Durumu ağılaşınca da Tıp Fakültesi hastanesine kaldırılan Sefa Abi uyutuluyor şimdilerde.
Tanıdığım en cana yakın insanlardan biriydi Sefa Abi, Covid 19 'la savaşıyor şimdi.
Tıpkı, sevgili dostum Yüksel Yıldırım ve virüsün bulaştığı binlerce insan gibi.
Daha önce kronik hastalıklara yakalanmış olanlar için süreç daha ağır geçiyor ve hatta kaybettiklerimiz de oluyor ama dün Güven Gümüşdağ'ın iyileşeceğine olan inancımı dile getirirken, ''İyiler kazanır'' demiştim ya.
Sefa Abi de, Yüksel kardeşim de ve hatta diğer iyi insanların tümü, bu virüsü yeneceklerdir.
İnanıyorum buna.
Dua ediyoruz hepsi için.
Ve fakat.
Sadece dua da yetmiyor bazen.
Virüsü yenmemiz için gerekli olan tedbirleri alacağız
Millet olarak bize düşen görevleri yerine getirmeliyiz önce.
Nedir bunlar, bir kere daha hatırlayalım.
Maske..
Mesafe..
Temizlik..
Bu kadar basit yani.
Devletin de bazı tedbirleri alması gerekiyor bu arada.
Tedbirlerin uygulanmasını sağlamak adına da bir dizi yasağı uygulamaya koyması gerekiyor.

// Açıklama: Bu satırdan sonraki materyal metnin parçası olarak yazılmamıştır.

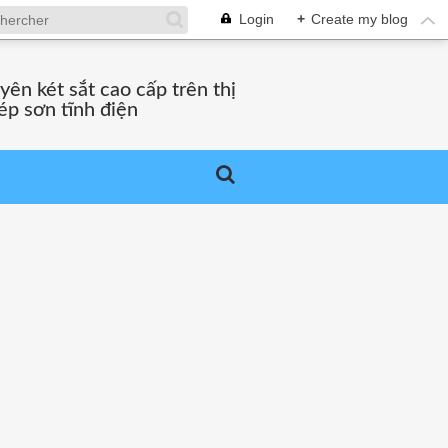
Login
+
Create my blog
ên két sắt cao cấp trên thị
ép sơn tĩnh điện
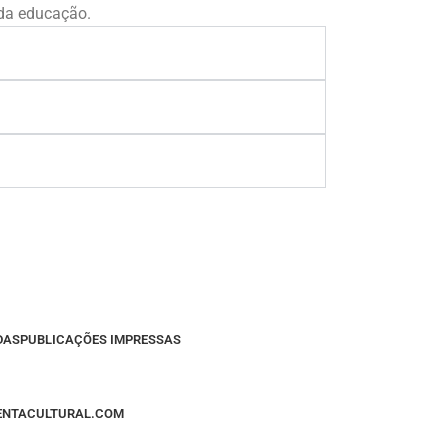
 da educação.
DAS
PUBLICAÇÕES IMPRESSAS
MENTACULTURAL.COM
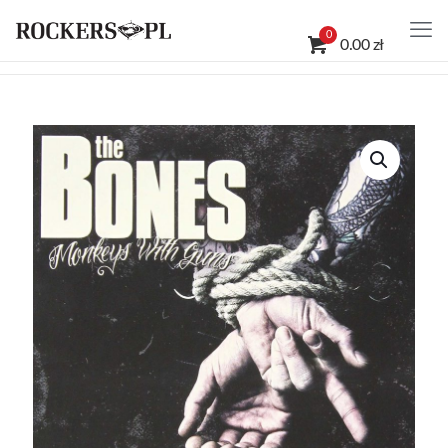
0
0.00 zł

İstanbul Belediye Başkanı Ekrem İmamoğlu ''bir süre için İstanbul'u kapatın'' diyor mesela.
Bence, sadece İstanbul'u da kapatmak da yetmeyecektir.
Türkiye geneli için de bir süreliğine sokağa çıkma yasağı düşünülebilir pekala.

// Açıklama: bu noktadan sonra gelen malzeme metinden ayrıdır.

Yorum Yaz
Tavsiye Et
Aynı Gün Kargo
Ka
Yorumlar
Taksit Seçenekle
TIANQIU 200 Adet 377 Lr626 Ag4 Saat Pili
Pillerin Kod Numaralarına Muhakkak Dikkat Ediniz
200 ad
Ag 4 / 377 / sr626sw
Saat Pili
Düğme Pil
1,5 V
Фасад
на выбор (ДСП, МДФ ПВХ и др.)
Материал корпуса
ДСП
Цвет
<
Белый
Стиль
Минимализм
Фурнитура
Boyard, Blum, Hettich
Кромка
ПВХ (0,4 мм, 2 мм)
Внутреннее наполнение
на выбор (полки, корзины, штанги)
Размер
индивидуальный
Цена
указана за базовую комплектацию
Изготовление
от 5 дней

Ama bunun ekonomik kriz gibi bir sonucu doğurma ihtimali de var ama.
Bu konuda tedbir almak da hükümetin görevidir.
''İşe gitmeyeceksin'' dediği vatandaşın iaşesini sağlamak zorundadır devlet.
''Dükkanını açmayacaksın'' denileni esnafların da, devlete olan borçları ya silinmeli, ya da ertelenmeli.
Faiz yükü altında da ezdirilmemeli insanlar.
14 gün için olsa bile fabrikaların çarkları duracaksa, bacaların yeniden tütmesini sağlamak için de bir dizi önlemin alınması gerekecektir.
Türkiye kapanırsa herkes bundan etkilenecek yani.
Gazeteler mesela ki en fazla da yerel gazeteler etkilenecektir.
İç kararttım biliyorum.
Hiç bir şey bir insansın hayatından daha önemli değil ama eve kapanmamız istenecekse ki, istenmelidir de.
Bunun olması durumunda oluşacak ekonomik sorunların aşılması için nasıl olacağını bilmemekle birlikte 'Devlet Baba' da, üzerine düşeni yapmalıdır.